In a test where the topic was cardinal arithmetic, one student claimed that $a^b=a$ for any infinite cardinals such that $a>b$ (and used this claim in some computations). It is clear that $a\le a^b$, but it is possible that the inequality is strict.
Coincidentally, the student got the correct result, since all cardinals in this problem were beth numbers and for such numbers you cannot get a counterexample. (If $a=2^c$ where $c\ge b$, then we get $a^b=2^{c\cdot b} = 2^c = a$.)

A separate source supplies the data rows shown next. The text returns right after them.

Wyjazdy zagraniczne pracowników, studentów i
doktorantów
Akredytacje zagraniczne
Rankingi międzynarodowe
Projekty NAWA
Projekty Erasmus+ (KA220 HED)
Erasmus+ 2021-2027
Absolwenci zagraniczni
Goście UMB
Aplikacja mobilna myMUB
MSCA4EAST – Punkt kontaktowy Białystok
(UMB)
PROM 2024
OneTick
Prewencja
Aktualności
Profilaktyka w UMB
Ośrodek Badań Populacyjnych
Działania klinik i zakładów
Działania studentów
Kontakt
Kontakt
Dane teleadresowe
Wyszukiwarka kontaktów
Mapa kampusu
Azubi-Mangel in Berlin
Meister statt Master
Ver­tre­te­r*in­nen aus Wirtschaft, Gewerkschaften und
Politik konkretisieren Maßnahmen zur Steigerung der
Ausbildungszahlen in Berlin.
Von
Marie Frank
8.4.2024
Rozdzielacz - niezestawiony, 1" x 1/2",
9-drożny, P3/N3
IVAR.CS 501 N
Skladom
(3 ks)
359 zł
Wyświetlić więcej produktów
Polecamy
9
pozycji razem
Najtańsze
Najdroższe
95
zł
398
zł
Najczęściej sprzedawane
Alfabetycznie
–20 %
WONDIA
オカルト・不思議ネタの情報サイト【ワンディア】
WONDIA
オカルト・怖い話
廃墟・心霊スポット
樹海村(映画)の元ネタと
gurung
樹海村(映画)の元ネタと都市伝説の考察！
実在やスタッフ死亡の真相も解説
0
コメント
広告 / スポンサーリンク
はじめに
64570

The simplest counterexample I was able to come up with was $$\aleph_\omega<\aleph_\omega^{\aleph_0}.$$ Indeed we have $\operatorname{cf}(\aleph_\omega)=\aleph_0$, so we get from König's theorem that $$\aleph_\omega<\aleph_\omega^{\operatorname{cf}(\aleph_\omega)}=\aleph_\omega^{\aleph_0}.$$
Are there some other simple (interesting, insightful) counterexamples to this claim? I.e., some other examples of infinite cardinals such that $$a>b\text{ and }a<a^b.$$ Some comments on an example I suggested - for example, if it can be simplified or generalized - are welcome as well. (To make things easier, let us work in ZFC; i.e., we assume that Axiom of Choice holds.)
Assuming $\sf GCH$, these are the only counterexamples you will find. And since it is consistent with $\sf ZFC$, you can't do much better.
To see this is the case, note that $\sf GCH$ implies that for all regular $\kappa$, $\kappa^{<\kappa}=\kappa$.
If there is some place the countinuum hypothesis fails, it will be the counterexample you want anyway.